The exhibition attempts to answer this question from the perspective of the generation of artists born in the 1980s and 1990s, who entered the artistic scene amid the dynamic expansion of the Internet and mass digital culture, in a space full of seemingly limitless possibilities and characterised by an excess of images and information.

For the young generation, the web is not a space beyond material reality, but rather an integral element of the everyday, which encourages increasingly bold design of one’s own identity and its management. While the Internet and mass access to new technologies have reshaped the intimacy of one-to-one feedback, they also provoke expressive individualism and „curating” aspirations of our virtual existence. What matters is affect and presence. And yet, the architecture of the web, in which we vehemently like, hate, recommend, blog, and create ratings, does not favour getting to know the Other, but limits us to a compulsive urge of self-documentation and an optimistic affirmation of the „friends of our friends”.

It is also a landscape of ever-blurring borders between production and consumption, the public and private domains, original and copy, the intimate and the transparent. The irresistible need to express oneself, one’s opinions, and the “authenticity” of the message have had an irrevocable impact on our experience of ties and relations with another human being. Everything is changing: the record and distribution of our own selves, the manner of representation and the potential of identification. The unprecedented freedom of communication and expression generate the possibility of daily performance of gender, race, social roles and hierarchies.

The exhibition is an answer to this striking metamorphosis of the social consciousness, highlighting it as an element which has fundamentally revalued the question of freedom, privacy and anonymity of each and everyone of us. Young artists engage actively in these changes and shape a new language and aesthetic categories. They ask questions about the condition of the individual and the essence of visual representation: the way we perceive and express ourselves through images in the era of aggressive self-promotion and economy of attention. In a way, it can be seen a reaction to today’s imperative of creative participation in public life, symbolised by the figure of a prosumer – at once a spectator and an amateur creator of culture.

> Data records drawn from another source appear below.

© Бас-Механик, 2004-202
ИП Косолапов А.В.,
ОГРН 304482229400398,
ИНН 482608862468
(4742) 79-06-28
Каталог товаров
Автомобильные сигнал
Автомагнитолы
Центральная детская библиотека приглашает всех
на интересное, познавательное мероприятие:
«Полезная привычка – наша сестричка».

Along these lines, the logic of late capitalism favours not only solid hardware but, more importantly, inventive software with its promise of personal fullfilment and successful conveying of one's own personality and brand.

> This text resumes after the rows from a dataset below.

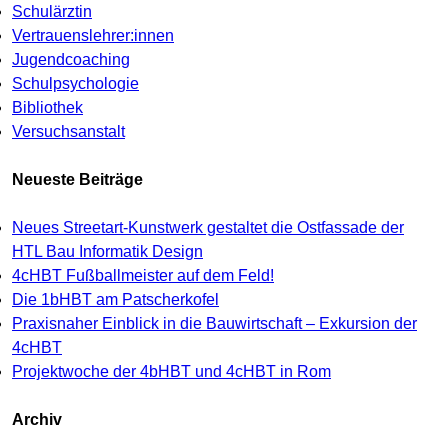
Schulärztin
Vertrauenslehrer:innen
Jugendcoaching
Schulpsychologie
Bibliothek
Versuchsanstalt
Neueste Beiträge
Neues Streetart-Kunstwerk gestaltet die Ostfassade der
HTL Bau Informatik Design
4cHBT Fußballmeister auf dem Feld!
Die 1bHBT am Patscherkofel
Praxisnaher Einblick in die Bauwirtschaft – Exkursion der
4cHBT
Projektwoche der 4bHBT und 4cHBT in Rom
Archiv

“Private Settings“ is also an attempt to shed a new light on the language of contemporary visual culture – from idealised stock photographs and homogenous corporate conventions, to the chill of the digital abyss and the aesthetics of amateur Internet practice, which questions the cult of the professional artist and traditional ways in which art functions in the society.

The exhibition is accompanied by an abundant programme of collateral events – from film screenings and meetings with artists, to performances by Korakrit Arunonandchai, Jesse Darling and DIS and the Internet projects by Czosnek Studio group and the artist Yuri Pattison.